- Born: Mansfield, Ohio
- Citizenship: United States of America
- Education: Bowling Green State University (B.S. 1974) Indiana University (Ph.D. 1979)
- Scientific career
- Fields: Microfabricated chemical instrumentation, microfluidics, nanofluidics
- Workplaces: University of North Carolina at Chapel Hill, Department of Chemistry
- Thesis: New Approaches for the Measurement of Subnanosecond Chemical Phenomena (1979)
- Doctoral advisor: Dr. Gary M. Hieftje
- Website: www.chem.unc.edu/people/faculty/ramsey/group/index.html

= John Michael Ramsey =

John Michael Ramsey is an American analytical chemist at the University of North Carolina at Chapel Hill. He currently holds the position of Minnie N. Goldby Distinguished Professor of Chemistry. His current research with the university focuses on microscale and nanoscale devices such as microchip electrospray, microscale Ion trap mass spectrometers, and microfluidic point of care devices. He is ranked #1 in the "Giants of Nano" field and #1 in the "Inventors" field on The Analytical Scientist Power List.

== Career ==
=== Early research ===
Michael Ramsey attended Bowling Green State University for his undergraduate studies where he obtained his Bachelor of Science in Chemistry with dual minors in Physics and Mathematics in June 1974.

He then went on to obtain his Doctor of Philosophy in Analytical chemistry from Indiana University Bloomington in January 1979. Dr. Ramsey conducted his research under the direction of Gary M. Hieftje from 1974 to 1979 culminating in his published dissertation "New Approaches for the Measurement of Subnanosecond Chemical Phenomena" .

=== Current research ===
The Ramsey Group at the University of Chapel Hill is interested in utilizing micro- and nano fabrication strategies to create devices that facilitate people's ability to gather chemical and biochemical information. Their motivations for fabricating devices include clinical diagnostics, high-throughput biochemical experimentation, understanding of transport mechanisms in nanoscale-confined spaces, and development of portable mass spectrometers operating at high-pressures (>1 Torr).

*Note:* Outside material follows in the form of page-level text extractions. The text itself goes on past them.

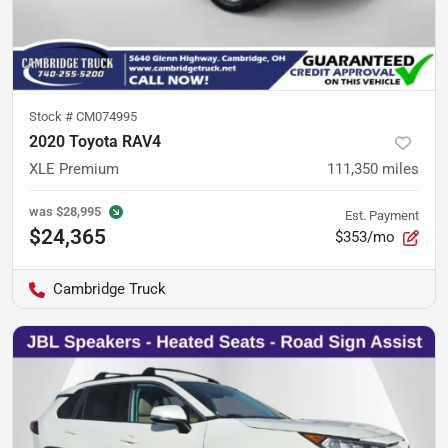
Stock #
CM074995
2020 Toyota RAV4
XLE Premium
111,350
miles
was
$28,995
Est. Payment
$24,365
$353/mo
Cambridge Truck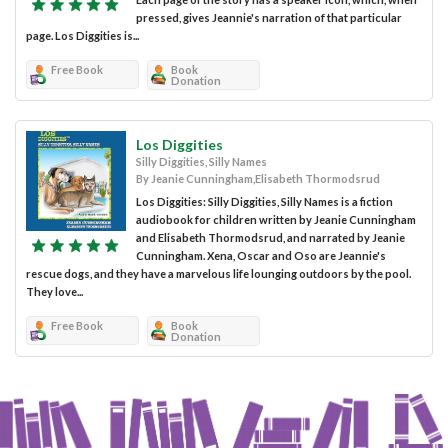
pressed, gives Jeannie's narration of that particular
page. Los Diggities is...
Free Book
Book
Donation
Los Diggities
Silly Diggities, Silly Names
By Jeanie Cunningham,Elisabeth Thormodsrud
Los Diggities: Silly Diggities, Silly Names is a fiction
audiobook for children written by Jeanie Cunningham
and Elisabeth Thormodsrud, and narrated by Jeanie
Cunningham. Xena, Oscar and Oso are Jeannie's
rescue dogs, and they have a marvelous life lounging outdoors by the pool.
They love...
Free Book
Book
Donation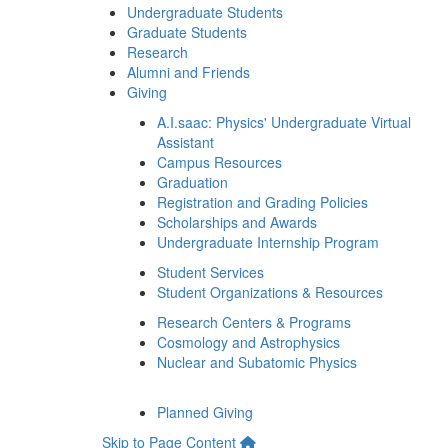
Undergraduate Students
Graduate Students
Research
Alumni and Friends
Giving
A.I.saac: Physics' Undergraduate Virtual
Assistant
Campus Resources
Graduation
Registration and Grading Policies
Scholarships and Awards
Undergraduate Internship Program
Student Services
Student Organizations & Resources
Research Centers & Programs
Cosmology and Astrophysics
Nuclear and Subatomic Physics
Planned Giving
Skip to Page Content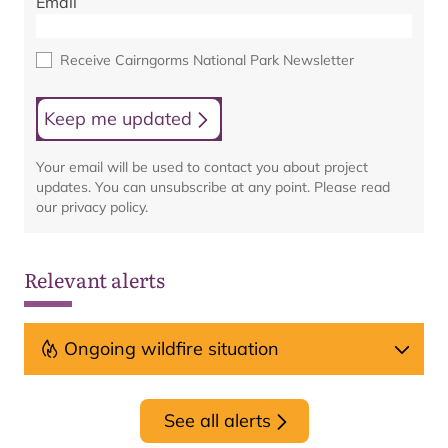
Email
Receive Cairngorms National Park Newsletter
Keep me updated
Your email will be used to contact you about project
updates. You can unsubscribe at any point. Please read
our privacy policy.
Relevant alerts
Ongoing wildfire situation
See all alerts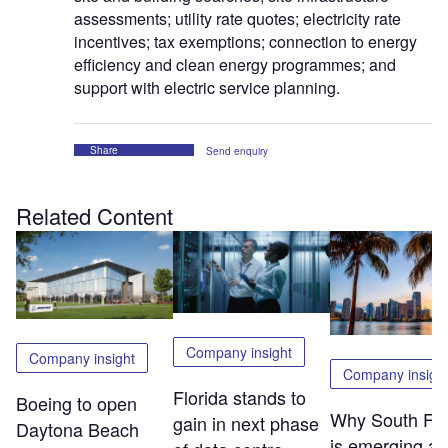
assessments; utility rate quotes; electricity rate
incentives; tax exemptions; connection to energy
efficiency and clean energy programmes; and
support with electric service planning.
Share
Send enquiry
Related Content
Company insight
Company insight
Company insigh
Florida stands to
Boeing to open
Why South Flo
gain in next phase
Daytona Beach
is emerging as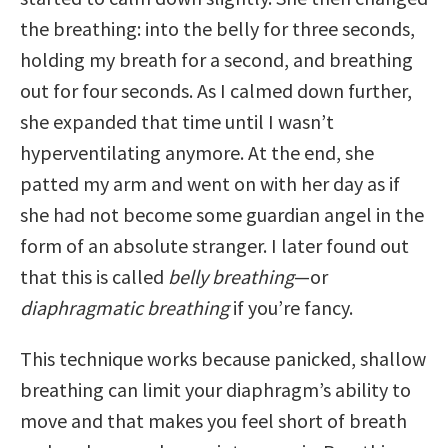
the breathing: into the belly for three seconds,
holding my breath for a second, and breathing
out for four seconds. As I calmed down further,
she expanded that time until I wasn’t
hyperventilating anymore. At the end, she
patted my arm and went on with her day as if
she had not become some guardian angel in the
form of an absolute stranger. I later found out
that this is called
belly breathing
—or
diaphragmatic breathing
if you’re fancy.
This technique works because panicked, shallow
breathing can limit your diaphragm’s ability to
move and that makes you feel short of breath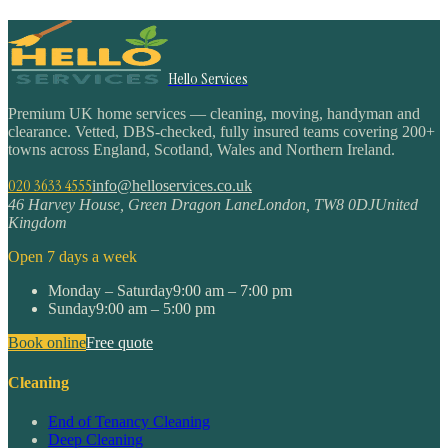
Hello Services
Premium UK home services — cleaning, moving, handyman and
clearance. Vetted, DBS-checked, fully insured teams covering 200+
towns across England, Scotland, Wales and Northern Ireland.
020 3633 4555
info@helloservices.co.uk
46 Harvey House, Green Dragon Lane
London
,
TW8 0DJ
United
Kingdom
Open 7 days a week
Monday – Saturday
9:00 am – 7:00 pm
Sunday
9:00 am – 5:00 pm
Book online
Free quote
Cleaning
End of Tenancy Cleaning
Deep Cleaning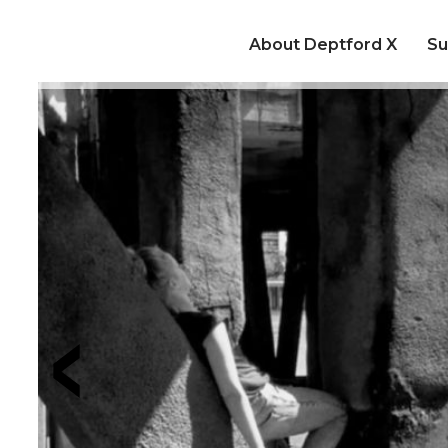
About Deptford X
Su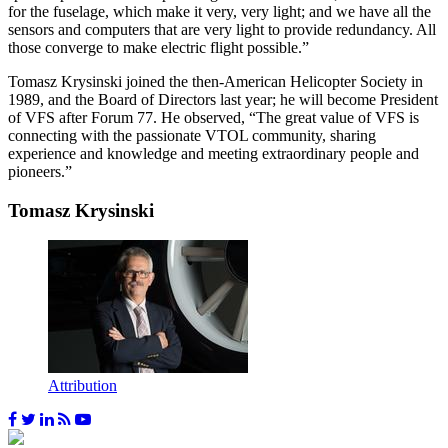
for the fuselage, which make it very, very light; and we have all the
sensors and computers that are very light to provide redundancy. All
those converge to make electric flight possible.”
Tomasz Krysinski joined the then-American Helicopter Society in
1989, and the Board of Directors last year; he will become President
of VFS after Forum 77. He observed, “The great value of VFS is
connecting with the passionate VTOL community, sharing
experience and knowledge and meeting extraordinary people and
pioneers.”
Tomasz Krysinski
Attribution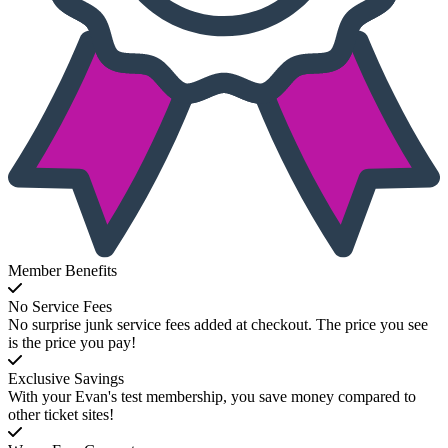
Member Benefits
No Service Fees
No surprise junk service fees added at checkout. The price you see
is the price you pay!
Exclusive Savings
With your Evan's test membership, you save money compared to
other ticket sites!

Applications for the devices that they develop include drug discovery, health care, environmental monitoring, chemical process control, and high-throughput laboratory analysis and basic research.

The four main areas of active research in the Ramsey group include:
1. Microchip electrospray
2. Microfluidic point of care
3. Microscale Ion Trap MS
4. Nanofluidics

=== Industry ===
He is a founding scientist and current director of 908 Devices incorporated, a company which focuses on building handheld mass spectrometry devices for applications in laboratory analysis, safety and security, as well as for use in the life sciences. In 2017 908 Devices Inc. received the Federal Laboratory Consortium Excellence in Technology Transfer Award. The company is known for several products, including the zipchip ™ separations platform for quick and high quality separation and mass spectrometry analysis of biological samples and the M908 ™ handheld High Pressure Mass Spectrometry tool for analysis of chemical warfare agents. Dr. Ramsey is also a founding scientist and former scientific advisory board member of Caliper Technologies incorporated, later renamed Caliper Life Sciences, a company that commercializes microfluidics and lab-on-a-chip technologies. Caliper Life Sciences was acquired by PerkinElmer in 2011 for $650M.

Between 1979 and 2004, Ramsey worked as a Eugene P. Wigner Fellow, research associate, and eventually a group leader for Oak Ridge National Laboratory.

== Awards/memberships ==
Awards that Ramsey has received include the Ralph N. Adams Award in Bioanalytical Chemistry (2013), the CASSS Award for Outstanding Achievements in Separation Science (2012), the American Chemical Society Award in Chromatography (2007), the Pittsburgh Analytical Chemistry Award (2006), the ACS Division of Analytical Chemistry Award in Chemical Instrumentation (2003), the Battelle Distinguished Inventor Award (2003), and the Frederick Conference Capillary Electrophoresis Award (2000).

Ramsey holds professional memberships with National Academy of Engineering, the American Chemical Society, and the Analytical Division of the American Chemical Society.

He has 108 issues patents, 2 allowed patents, and 20 pending patents.